# D-Loop or no D-Loop



## Aim4gold

I had a thread going on this a few weeks ago.
No real answers came out of it.
I'm all ears for more input


----------



## baller

*Stats so far...*

From two threads I have two answers...and we are 50/50 for rope or loop. Still not sure which way I will go....may try both and see what happens.


----------



## Aim4gold

I really wish that someone with a shooting machine had the time to investigate.
I may this winter when my “real job” slows down.


----------



## CR337

*Limb Saver*

Go to the Limb Saver site home page. In the lower right side is a menu with I think four slo-mo videos. One is specifically on a D-loops. You will see shots w/o d-loops. The nock slides down from the nocking point a good bit at the shot. With a d-loop there is no movement of the arrow.
However, some folks just do not like them. I fought a d-loop for years, then went to one and haven't looked back.


----------



## CHPro

> The nock slides down from the nocking point a good bit at the shot. With a d-loop there is no movement of the arrow.
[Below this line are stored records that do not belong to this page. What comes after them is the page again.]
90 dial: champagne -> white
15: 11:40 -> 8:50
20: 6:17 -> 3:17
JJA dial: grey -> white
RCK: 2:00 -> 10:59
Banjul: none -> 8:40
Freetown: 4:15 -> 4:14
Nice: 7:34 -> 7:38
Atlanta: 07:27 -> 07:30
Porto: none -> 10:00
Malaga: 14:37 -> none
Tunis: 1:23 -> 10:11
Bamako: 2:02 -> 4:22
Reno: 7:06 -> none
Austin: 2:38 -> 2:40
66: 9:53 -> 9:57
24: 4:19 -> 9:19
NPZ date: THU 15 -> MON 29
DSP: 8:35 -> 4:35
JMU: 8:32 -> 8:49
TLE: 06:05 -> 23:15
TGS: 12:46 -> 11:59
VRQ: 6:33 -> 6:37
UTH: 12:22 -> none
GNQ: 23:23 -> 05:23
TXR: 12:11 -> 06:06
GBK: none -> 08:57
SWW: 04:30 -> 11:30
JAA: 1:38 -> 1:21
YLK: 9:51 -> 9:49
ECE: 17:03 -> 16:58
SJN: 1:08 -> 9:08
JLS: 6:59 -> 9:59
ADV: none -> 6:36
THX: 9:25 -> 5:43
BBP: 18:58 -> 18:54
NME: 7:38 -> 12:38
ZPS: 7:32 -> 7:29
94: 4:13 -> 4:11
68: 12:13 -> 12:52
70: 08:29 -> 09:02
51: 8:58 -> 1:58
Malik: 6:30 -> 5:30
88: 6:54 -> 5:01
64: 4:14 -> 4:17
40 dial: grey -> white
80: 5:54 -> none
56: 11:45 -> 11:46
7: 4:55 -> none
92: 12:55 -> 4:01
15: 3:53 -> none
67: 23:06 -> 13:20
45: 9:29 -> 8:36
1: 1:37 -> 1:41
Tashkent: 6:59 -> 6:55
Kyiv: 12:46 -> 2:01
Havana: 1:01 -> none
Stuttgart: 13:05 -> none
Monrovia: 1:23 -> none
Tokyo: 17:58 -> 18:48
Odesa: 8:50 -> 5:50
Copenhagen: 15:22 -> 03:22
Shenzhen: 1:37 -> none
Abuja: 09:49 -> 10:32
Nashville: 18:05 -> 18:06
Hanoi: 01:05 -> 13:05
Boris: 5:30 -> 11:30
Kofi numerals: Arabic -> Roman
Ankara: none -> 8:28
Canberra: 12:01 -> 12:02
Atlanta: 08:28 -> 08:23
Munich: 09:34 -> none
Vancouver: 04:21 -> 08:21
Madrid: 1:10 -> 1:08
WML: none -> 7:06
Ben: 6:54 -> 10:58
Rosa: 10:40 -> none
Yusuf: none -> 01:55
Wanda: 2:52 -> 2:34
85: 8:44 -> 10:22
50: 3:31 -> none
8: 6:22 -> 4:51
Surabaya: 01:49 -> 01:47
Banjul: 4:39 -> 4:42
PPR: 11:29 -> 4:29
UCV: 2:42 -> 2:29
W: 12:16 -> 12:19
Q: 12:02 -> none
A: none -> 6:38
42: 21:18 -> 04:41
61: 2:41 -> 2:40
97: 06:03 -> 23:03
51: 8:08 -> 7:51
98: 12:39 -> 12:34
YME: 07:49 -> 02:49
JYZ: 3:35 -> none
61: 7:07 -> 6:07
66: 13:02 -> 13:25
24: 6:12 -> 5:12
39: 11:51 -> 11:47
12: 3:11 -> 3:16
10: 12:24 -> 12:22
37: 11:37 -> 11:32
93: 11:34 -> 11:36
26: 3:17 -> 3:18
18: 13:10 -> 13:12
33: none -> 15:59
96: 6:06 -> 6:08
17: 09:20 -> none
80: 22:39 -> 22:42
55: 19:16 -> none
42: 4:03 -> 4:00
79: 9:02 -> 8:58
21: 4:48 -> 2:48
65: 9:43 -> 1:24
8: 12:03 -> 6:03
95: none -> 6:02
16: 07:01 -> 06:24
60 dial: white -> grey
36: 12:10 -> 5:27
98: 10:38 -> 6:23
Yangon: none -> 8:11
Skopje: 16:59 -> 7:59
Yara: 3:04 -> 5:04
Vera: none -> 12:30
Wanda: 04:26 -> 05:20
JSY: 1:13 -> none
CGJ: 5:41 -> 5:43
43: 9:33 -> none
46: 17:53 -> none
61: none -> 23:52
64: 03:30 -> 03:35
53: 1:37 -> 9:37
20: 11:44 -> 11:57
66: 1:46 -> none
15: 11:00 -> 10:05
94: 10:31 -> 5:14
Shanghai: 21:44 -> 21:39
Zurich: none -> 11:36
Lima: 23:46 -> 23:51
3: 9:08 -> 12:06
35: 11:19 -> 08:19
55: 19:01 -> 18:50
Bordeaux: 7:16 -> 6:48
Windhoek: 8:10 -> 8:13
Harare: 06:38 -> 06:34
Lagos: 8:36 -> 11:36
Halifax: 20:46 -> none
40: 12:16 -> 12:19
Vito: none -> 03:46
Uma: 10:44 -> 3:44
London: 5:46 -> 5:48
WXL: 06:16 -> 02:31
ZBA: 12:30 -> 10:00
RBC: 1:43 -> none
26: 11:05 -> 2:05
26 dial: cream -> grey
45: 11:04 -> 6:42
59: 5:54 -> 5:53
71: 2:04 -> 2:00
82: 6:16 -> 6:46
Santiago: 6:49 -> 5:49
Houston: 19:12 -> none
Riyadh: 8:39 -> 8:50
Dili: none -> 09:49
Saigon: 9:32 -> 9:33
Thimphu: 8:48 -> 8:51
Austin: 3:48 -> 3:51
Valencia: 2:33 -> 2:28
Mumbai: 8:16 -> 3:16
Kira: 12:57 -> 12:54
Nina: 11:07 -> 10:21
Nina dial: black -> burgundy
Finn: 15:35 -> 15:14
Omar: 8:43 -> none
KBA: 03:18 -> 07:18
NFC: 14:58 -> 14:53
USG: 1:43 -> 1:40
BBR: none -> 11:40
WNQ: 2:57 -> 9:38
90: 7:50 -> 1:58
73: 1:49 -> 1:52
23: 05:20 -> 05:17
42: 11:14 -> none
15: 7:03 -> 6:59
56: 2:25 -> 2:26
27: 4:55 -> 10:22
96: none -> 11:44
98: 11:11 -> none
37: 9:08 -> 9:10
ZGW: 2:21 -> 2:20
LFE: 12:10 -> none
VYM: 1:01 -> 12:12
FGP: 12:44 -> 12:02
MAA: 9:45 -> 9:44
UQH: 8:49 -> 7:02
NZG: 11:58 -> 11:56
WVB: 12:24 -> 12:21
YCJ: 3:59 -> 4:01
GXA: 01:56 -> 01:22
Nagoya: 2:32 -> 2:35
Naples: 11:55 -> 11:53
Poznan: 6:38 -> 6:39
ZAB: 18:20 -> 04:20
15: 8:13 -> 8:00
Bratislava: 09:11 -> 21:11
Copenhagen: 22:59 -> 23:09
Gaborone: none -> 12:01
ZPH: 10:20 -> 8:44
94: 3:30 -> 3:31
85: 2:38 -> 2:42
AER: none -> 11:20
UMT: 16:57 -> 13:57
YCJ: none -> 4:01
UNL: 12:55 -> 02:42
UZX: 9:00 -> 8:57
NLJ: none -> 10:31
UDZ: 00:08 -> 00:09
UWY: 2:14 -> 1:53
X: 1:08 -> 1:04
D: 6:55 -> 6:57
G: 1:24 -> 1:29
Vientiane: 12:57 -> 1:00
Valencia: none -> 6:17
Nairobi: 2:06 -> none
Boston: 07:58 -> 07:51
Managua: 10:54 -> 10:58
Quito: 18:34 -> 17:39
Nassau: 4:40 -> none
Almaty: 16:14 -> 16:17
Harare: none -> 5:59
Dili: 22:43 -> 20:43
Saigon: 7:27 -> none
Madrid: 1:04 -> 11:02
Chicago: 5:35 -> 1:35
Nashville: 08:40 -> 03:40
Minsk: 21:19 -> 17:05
Yep, that's why I'd recommend if you are going to use the rope on the release that you tie in nock sets both above and below the nock position and then anchor the release below the lower nock set. Problem with this method is that it means you need to move your peep height down a little farther and if like me with a fairly high anchor you may run into problems reaching longer distances. Best method I used to alleviate that, before switching to a d-loop, involved tying in a long lower nock set and then running the release rope over the lower nock set up tight against the nock. This allowed me to keep the peep height up a bit higher, keeps the nock from sliding down the bowstring at release and worked quite well.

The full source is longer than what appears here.